**RAW DATA**
* * * * * * *

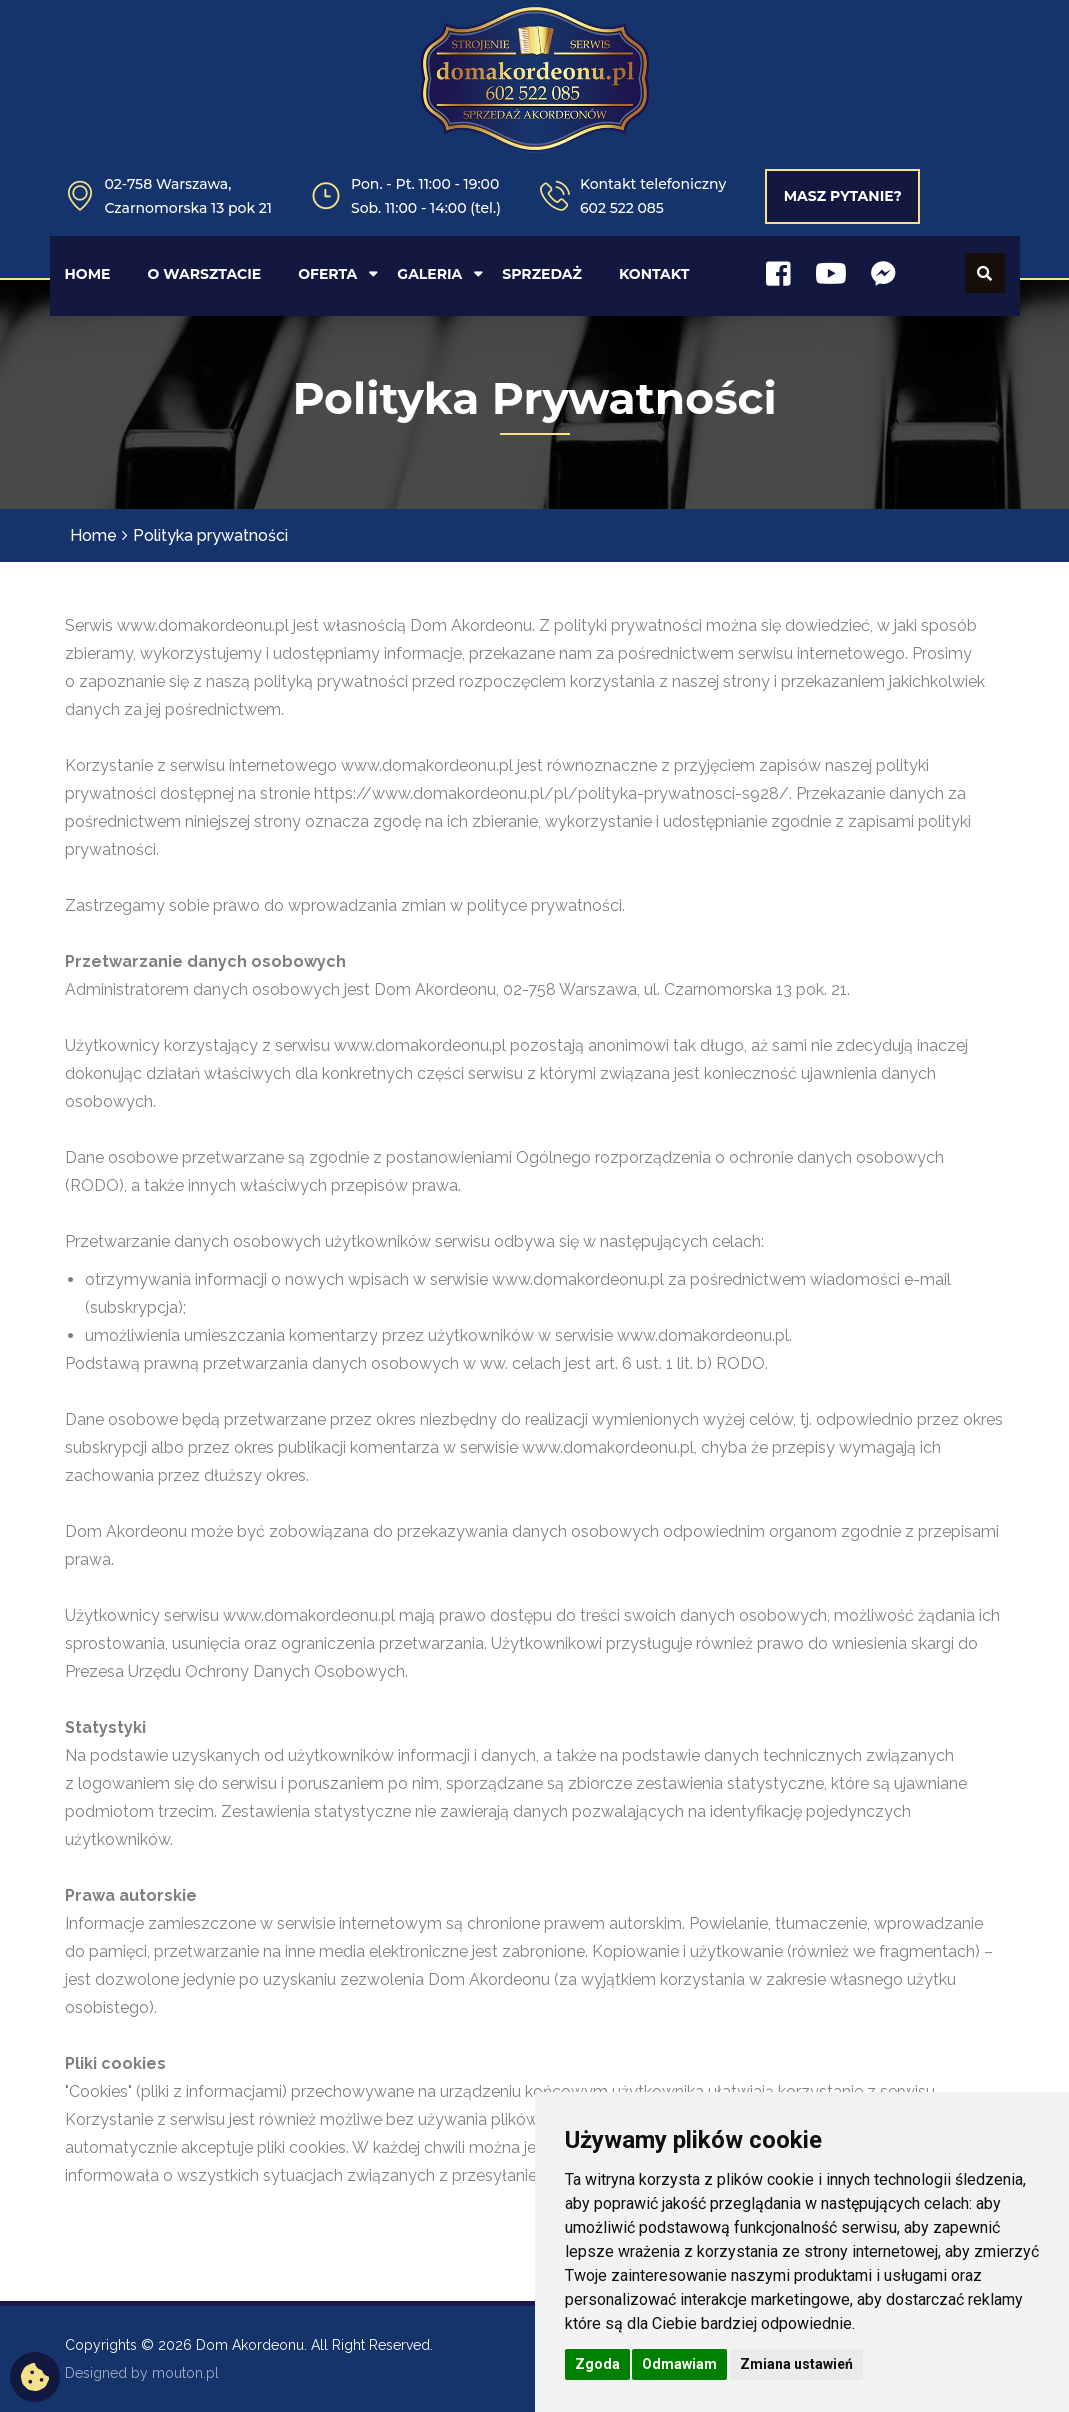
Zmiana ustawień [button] (796, 2364)
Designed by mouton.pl (142, 2373)
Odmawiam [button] (679, 2364)
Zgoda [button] (597, 2364)
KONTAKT (654, 274)
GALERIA (429, 274)
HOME (88, 274)
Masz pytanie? (843, 196)
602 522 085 (622, 208)
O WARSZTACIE (204, 274)
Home (93, 535)
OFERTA (327, 274)
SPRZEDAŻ (542, 274)
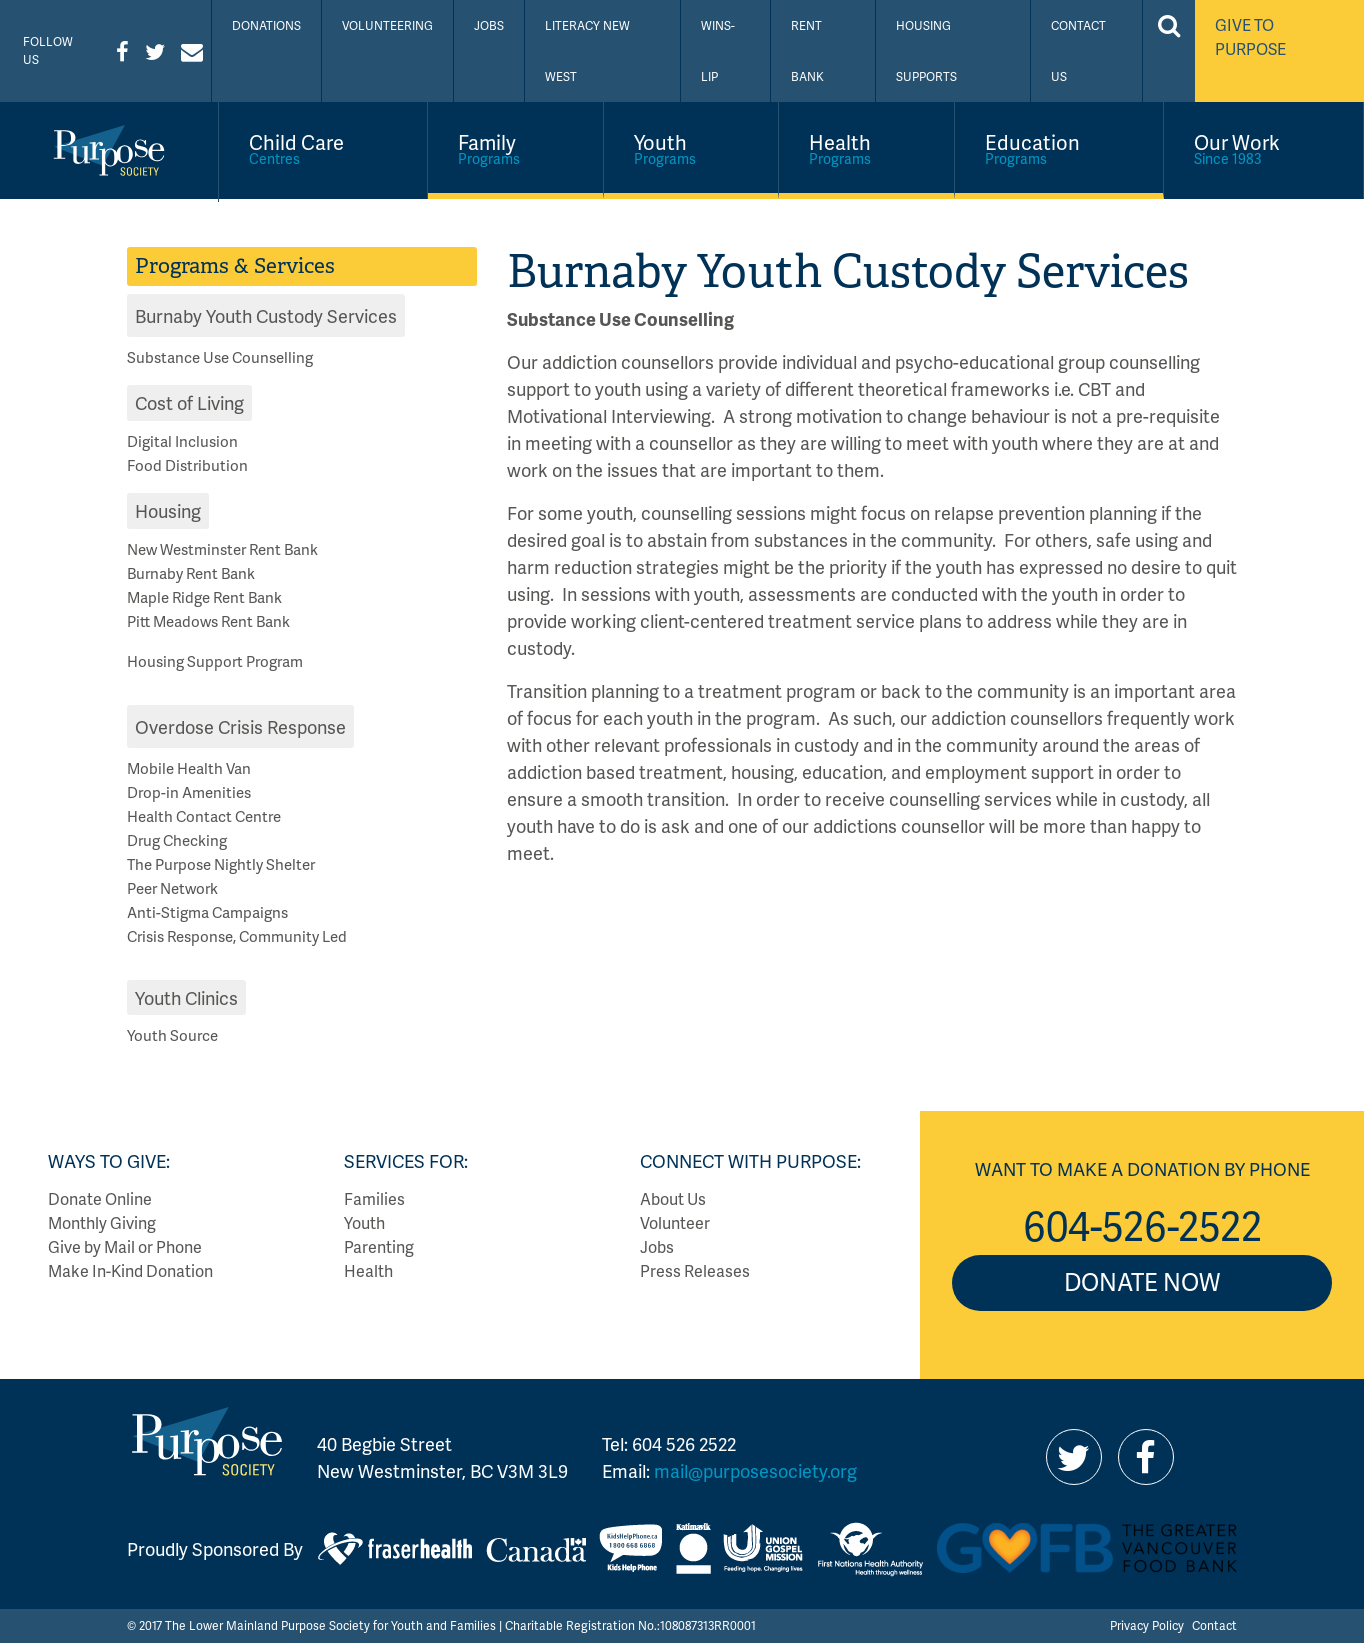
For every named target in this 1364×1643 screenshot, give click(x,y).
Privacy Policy (1147, 1625)
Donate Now (1142, 1281)
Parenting (379, 1246)
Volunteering (387, 25)
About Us (673, 1198)
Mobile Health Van (189, 768)
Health (866, 148)
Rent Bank (807, 51)
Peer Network (172, 888)
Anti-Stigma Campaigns (207, 912)
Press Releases (695, 1270)
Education (1059, 148)
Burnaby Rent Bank (191, 573)
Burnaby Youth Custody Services (266, 315)
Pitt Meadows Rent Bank (208, 621)
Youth (691, 148)
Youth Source (172, 1035)
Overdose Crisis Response (240, 726)
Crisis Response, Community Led (237, 936)
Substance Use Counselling (220, 357)
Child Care (323, 148)
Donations (266, 25)
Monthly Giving (102, 1222)
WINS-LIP (718, 51)
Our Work (1263, 148)
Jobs (489, 25)
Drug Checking (177, 840)
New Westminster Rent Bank (222, 549)
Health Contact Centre (204, 816)
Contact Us (1078, 51)
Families (374, 1198)
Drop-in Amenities (189, 792)
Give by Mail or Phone (125, 1246)
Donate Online (100, 1198)
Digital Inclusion (182, 441)
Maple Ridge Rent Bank (204, 597)
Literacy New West (587, 51)
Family (515, 148)
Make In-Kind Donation (130, 1270)
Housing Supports (926, 51)
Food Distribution (187, 465)
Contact (1214, 1625)
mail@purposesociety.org (755, 1470)
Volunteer (675, 1222)
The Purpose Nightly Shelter (221, 864)
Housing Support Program (215, 661)
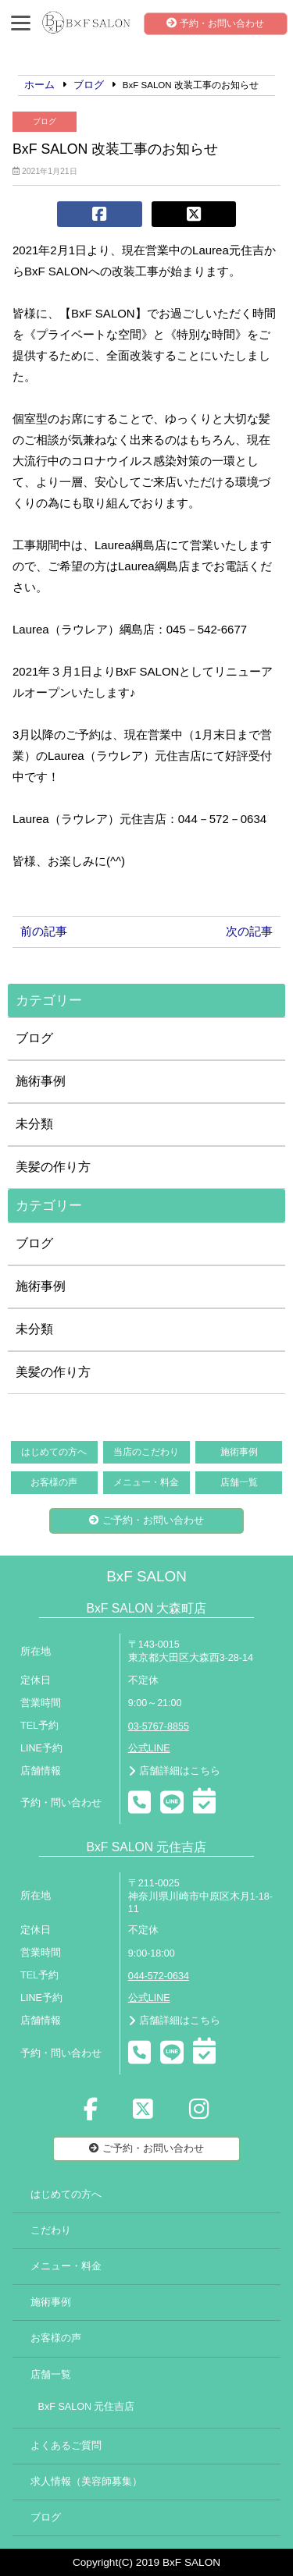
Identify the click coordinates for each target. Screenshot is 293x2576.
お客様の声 (53, 1482)
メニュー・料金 (146, 1482)
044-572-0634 (158, 1976)
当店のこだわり (146, 1451)
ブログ (44, 121)
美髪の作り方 (53, 1166)
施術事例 (41, 1081)
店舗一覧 (239, 1482)
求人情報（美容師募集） (86, 2481)
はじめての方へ (54, 1451)
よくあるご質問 (66, 2445)
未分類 (34, 1123)
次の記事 (249, 931)
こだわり (50, 2230)
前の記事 (43, 931)
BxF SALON (146, 1576)
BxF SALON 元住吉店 (86, 2406)
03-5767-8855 (158, 1726)
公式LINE (149, 1748)
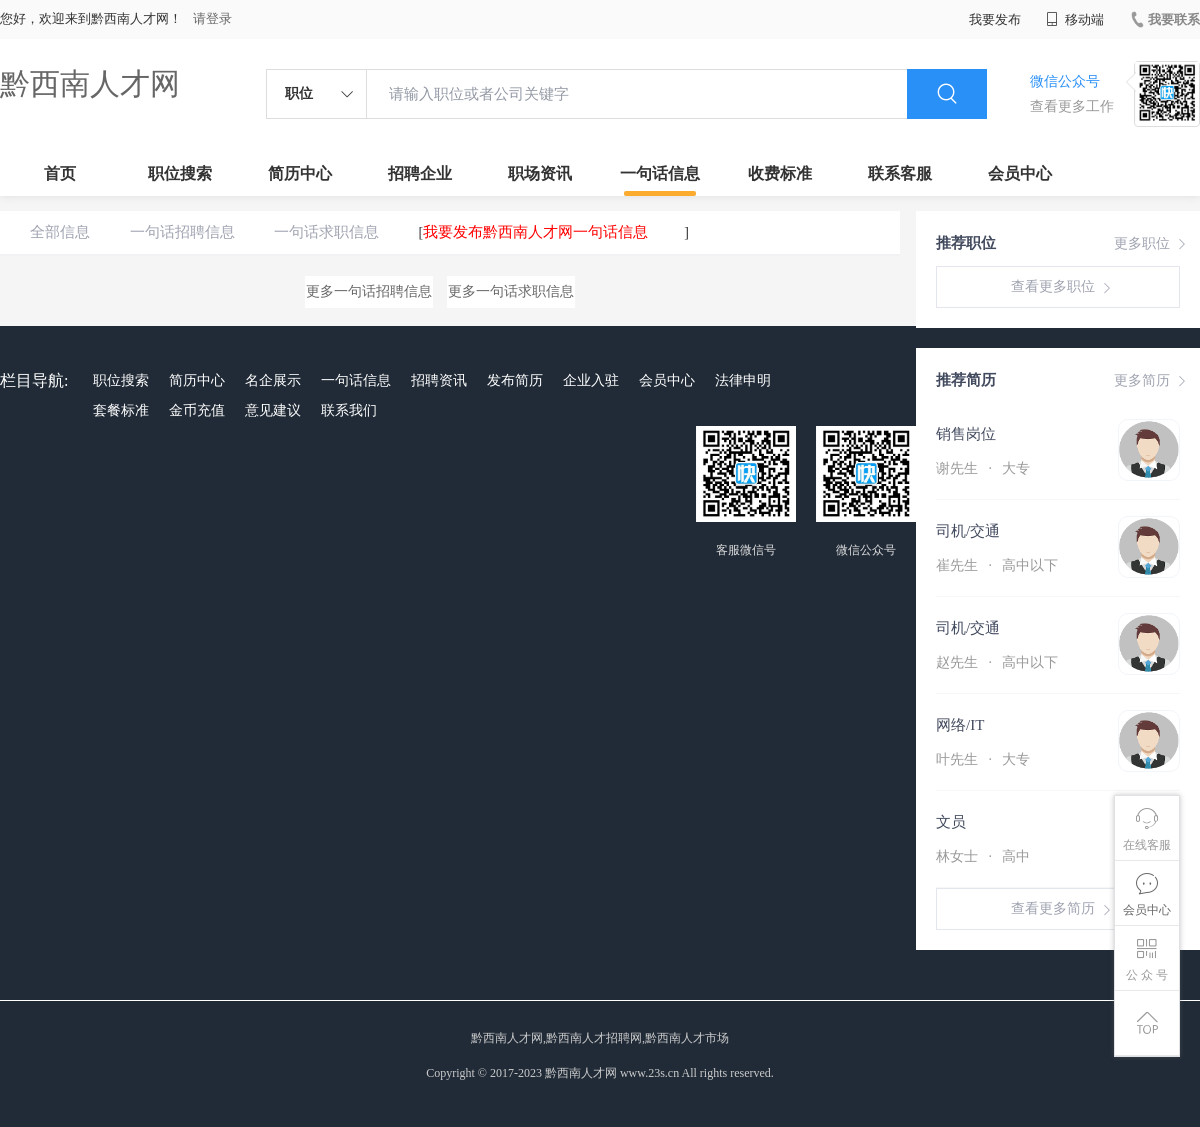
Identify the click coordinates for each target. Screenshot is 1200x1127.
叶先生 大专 (983, 759)
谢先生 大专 (983, 468)
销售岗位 (966, 434)
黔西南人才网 (90, 83)
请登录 (212, 18)
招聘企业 (420, 173)
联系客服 (900, 173)
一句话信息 (660, 173)
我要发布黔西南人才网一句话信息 (535, 232)
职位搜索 (180, 173)
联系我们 (349, 410)
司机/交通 (968, 531)
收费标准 (780, 173)
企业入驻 (591, 380)
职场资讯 (540, 173)
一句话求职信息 (326, 232)
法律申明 (743, 380)
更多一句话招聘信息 (369, 291)
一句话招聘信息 (182, 232)
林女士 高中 (983, 856)
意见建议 (273, 410)
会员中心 (1020, 173)
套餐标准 (121, 410)
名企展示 (273, 380)
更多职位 (1152, 244)
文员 (951, 822)
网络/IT (960, 725)
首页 (60, 173)
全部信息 (60, 232)
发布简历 (515, 380)
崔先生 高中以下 (997, 565)
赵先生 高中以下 (997, 662)
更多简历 (1152, 381)
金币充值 (197, 410)
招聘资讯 (439, 380)
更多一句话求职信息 (511, 291)
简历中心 (300, 173)
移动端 (1075, 19)
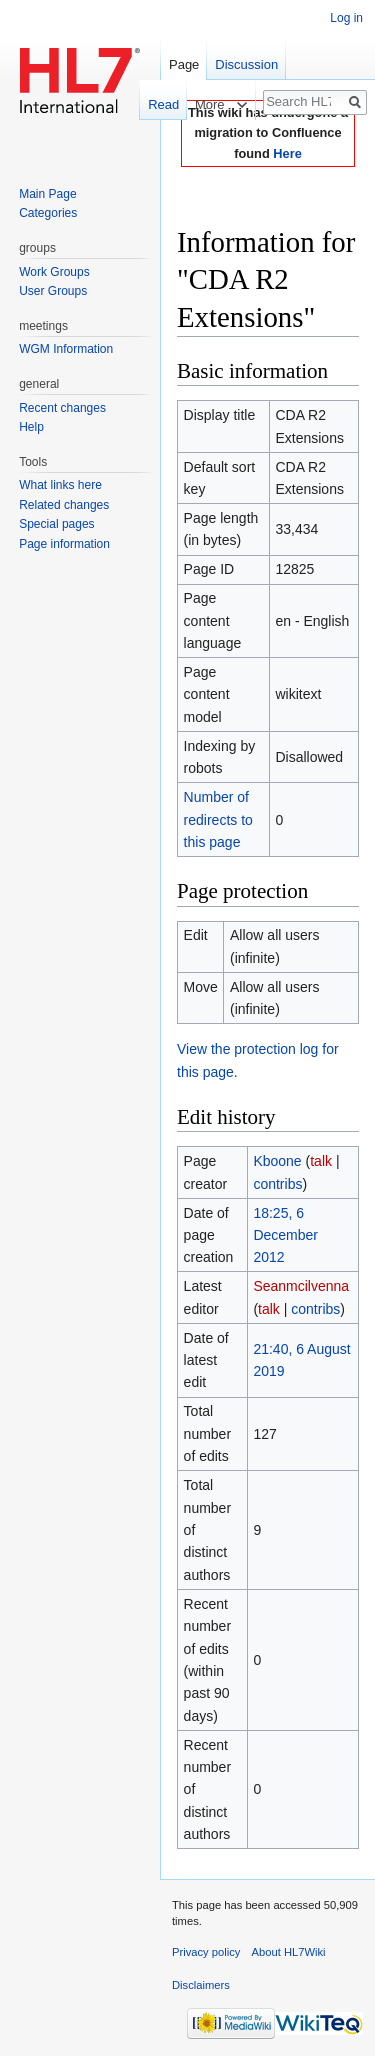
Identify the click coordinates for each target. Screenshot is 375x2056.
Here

* * * * * * *

**TASK TO CARRY OUT**
Every line of the data above should be repeated exactly. Omit the pictures.

**ANSWER**
Zmiana ustawień [button] (796, 2364)
Designed by mouton.pl (142, 2373)
Odmawiam [button] (679, 2364)
Zgoda [button] (597, 2364)
KONTAKT (654, 274)
GALERIA (429, 274)
HOME (88, 274)
Masz pytanie? (843, 196)
602 522 085 (622, 208)
O WARSZTACIE (204, 274)
Home (93, 535)
OFERTA (327, 274)
SPRZEDAŻ (542, 274)
For every named target in this 1364×1643 screenshot, give click(x,y).
Privacy Policy (1147, 1625)
Donate Now (1142, 1281)
Parenting (379, 1246)
Volunteering (387, 25)
About Us (673, 1198)
Mobile Health Van (189, 768)
Health (866, 148)
Rent Bank (807, 51)
Peer Network (172, 888)
Anti-Stigma Campaigns (207, 912)
Press Releases (695, 1270)
Education (1059, 148)
Burnaby Rent Bank (191, 573)
Burnaby Youth Custody Services (266, 315)
Pitt Meadows Rent Bank (208, 621)
Youth (691, 148)
Youth Source (172, 1035)
Overdose Crisis Response (240, 726)
Crisis Response, Community Led (237, 936)
Substance Use Counselling (220, 357)
Child Care (323, 148)
Donations (266, 25)
Monthly Giving (102, 1222)
WINS-LIP (718, 51)
Our Work (1263, 148)
Jobs (489, 25)
Drug Checking (177, 840)
New Westminster Rent Bank (222, 549)
Health Contact Centre (204, 816)
Contact Us (1078, 51)
Families (374, 1198)
Drop-in Amenities (189, 792)
Give by Mail or Phone (125, 1246)
Donate Online (100, 1198)
Digital Inclusion (182, 441)
Maple Ridge Rent Bank (204, 597)
Literacy New West (587, 51)
Family (515, 148)
Make In-Kind Donation (130, 1270)
Housing Supports (926, 51)
Food Distribution (187, 465)
Contact (1214, 1625)
mail@purposesociety.org (755, 1470)
Volunteer (675, 1222)
The Purpose Nightly Shelter (221, 864)
Housing Support Program (215, 661)
Identify the click coordinates for each target. Screenshot is 293x2576.
お客様の声 (53, 1482)
メニュー・料金 (146, 1482)
044-572-0634 (158, 1976)
当店のこだわり (146, 1451)
ブログ (44, 121)
美髪の作り方 (53, 1166)
施術事例 (41, 1081)
店舗一覧 (239, 1482)
求人情報（美容師募集） (86, 2481)
はじめての方へ (54, 1451)
よくあるご質問 (66, 2445)
未分類 (34, 1123)
次の記事 (249, 931)
こだわり (50, 2230)
前の記事 (43, 931)
BxF SALON (146, 1576)
BxF SALON 元住吉店 (86, 2406)
03-5767-8855 (158, 1726)
公式LINE (149, 1748)
Identify the click coordinates for each target. Screenshot is 1200x1127.
叶先生 大专 (983, 759)
谢先生 大专 (983, 468)
销售岗位 (966, 434)
黔西南人才网 (90, 83)
请登录 (212, 18)
招聘企业 (420, 173)
联系客服 (900, 173)
一句话信息 (660, 173)
我要发布黔西南人才网一句话信息 (535, 232)
职位搜索 (180, 173)
联系我们 (349, 410)
司机/交通 (968, 531)
收费标准 (780, 173)
企业入驻 (591, 380)
职场资讯 (540, 173)
一句话求职信息 (326, 232)
法律申明 (743, 380)
更多一句话招聘信息 (369, 291)
一句话招聘信息 (182, 232)
林女士 高中 (983, 856)
意见建议 (273, 410)
会员中心 (1020, 173)
套餐标准 (121, 410)
名企展示 (273, 380)
更多职位 (1152, 244)
文员 (951, 822)
网络/IT (960, 725)
首页 (60, 173)
全部信息 (60, 232)
发布简历 (515, 380)
崔先生 高中以下 (997, 565)
赵先生 高中以下 (997, 662)
更多简历 (1152, 381)
金币充值 (197, 410)
招聘资讯 (439, 380)
更多一句话求职信息 (511, 291)
简历中心 (300, 173)
移动端 (1075, 19)
Identify the click coordinates for each target. Screenshot is 375x2056.
Here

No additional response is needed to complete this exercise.